* _What is needed_
Starting from the line that contains "Termine ausserhalb der", output every remaining line of the records below exactly as it appears, that line and the last one included.

Collected data
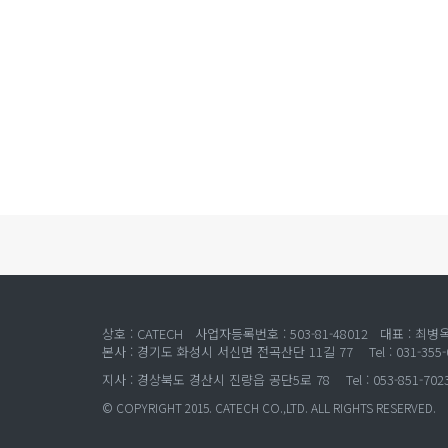
상호 : CATECH 사업자등록번호 : 503-81-48012 대표 : 최병
본사 : 경기도 화성시 서신면 전곡산단 11길 77 Tel : 031-355-0369
지사 : 경상북도 경산시 진량읍 공단5로 78 Tel : 053-851-7023 FAX
© COPYRIGHT 2015. CATECH CO.,LTD. ALL RIGHTS RESERVED.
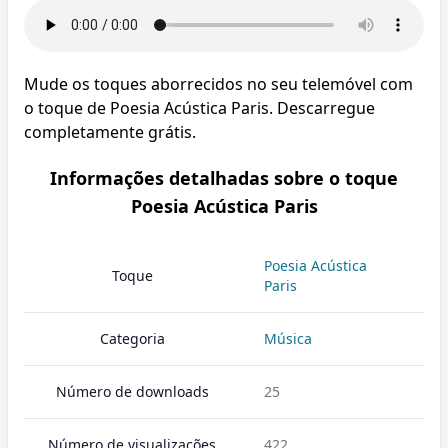
Mude os toques aborrecidos no seu telemóvel com
o toque de Poesia Acústica Paris. Descarregue
completamente grátis.
Informações detalhadas sobre o toque
Poesia Acústica Paris
Poesia Acústica
Toque
Paris
Categoria
Música
Número de downloads
25
Número de visualizações
422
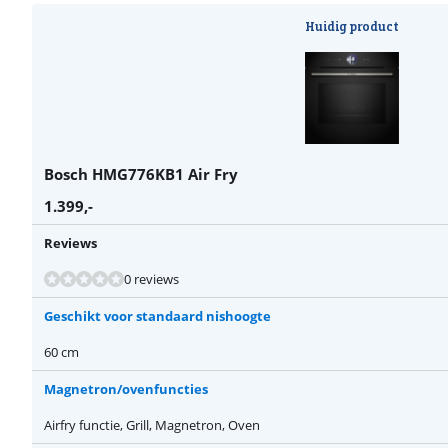
Huidig product
Bosch HMG776KB1 Air Fry
1.399
,-
Reviews
Beoordeling is 9,1 van de 10, gebaseerd op 53 reviews.
0 reviews
Geschikt voor standaard nishoogte
60 cm
Magnetron/ovenfuncties
Airfry functie, Grill, Magnetron, Oven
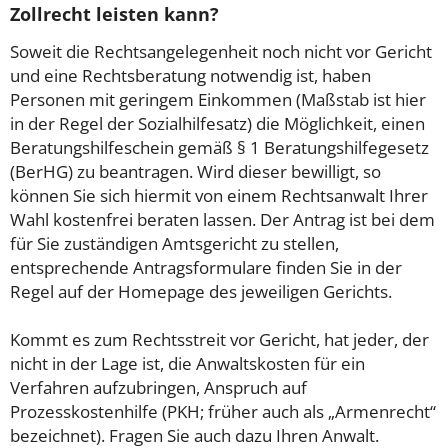
Zollrecht leisten kann?
Soweit die Rechtsangelegenheit noch nicht vor Gericht
und eine Rechtsberatung notwendig ist, haben
Personen mit geringem Einkommen (Maßstab ist hier
in der Regel der Sozialhilfesatz) die Möglichkeit, einen
Beratungshilfeschein gemäß § 1 Beratungshilfegesetz
(BerHG) zu beantragen. Wird dieser bewilligt, so
können Sie sich hiermit von einem Rechtsanwalt Ihrer
Wahl kostenfrei beraten lassen. Der Antrag ist bei dem
für Sie zuständigen Amtsgericht zu stellen,
entsprechende Antragsformulare finden Sie in der
Regel auf der Homepage des jeweiligen Gerichts.
Kommt es zum Rechtsstreit vor Gericht, hat jeder, der
nicht in der Lage ist, die Anwaltskosten für ein
Verfahren aufzubringen, Anspruch auf
Prozesskostenhilfe (PKH; früher auch als „Armenrecht“
bezeichnet). Fragen Sie auch dazu Ihren Anwalt.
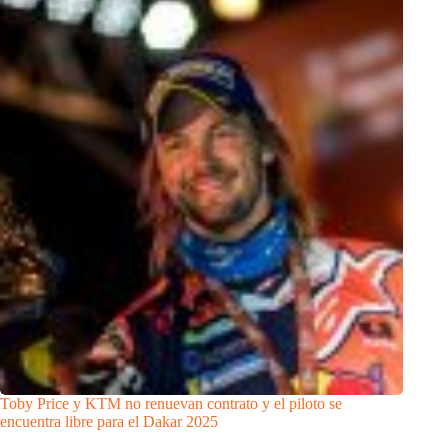
Toby Price y KTM no renuevan contrato y el piloto se
encuentra libre para el Dakar 2025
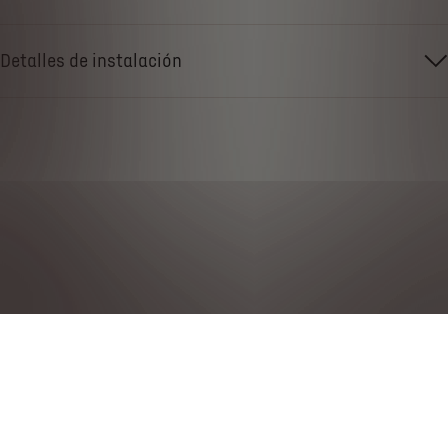
Detalles de instalación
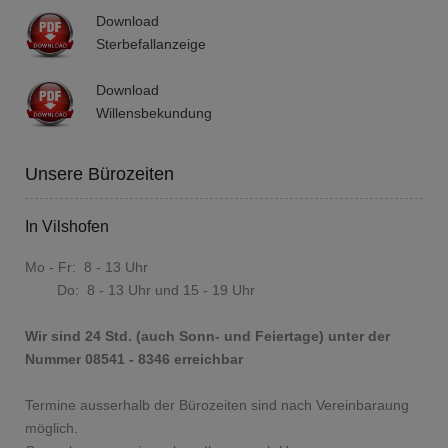
Download
Sterbefallanzeige
Download
Willensbekundung
Unsere Bürozeiten
In Vilshofen
Mo - Fr: 8 - 13 Uhr
Do: 8 - 13 Uhr und 15 - 19 Uhr
Wir sind 24 Std. (auch Sonn- und Feiertage) unter der
Nummer 08541 - 8346 erreichbar
Termine ausserhalb der Bürozeiten sind nach Vereinbaraung
möglich.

* _Response_
Termine ausserhalb der Bürozeiten sind nach Vereinbaraung
möglich.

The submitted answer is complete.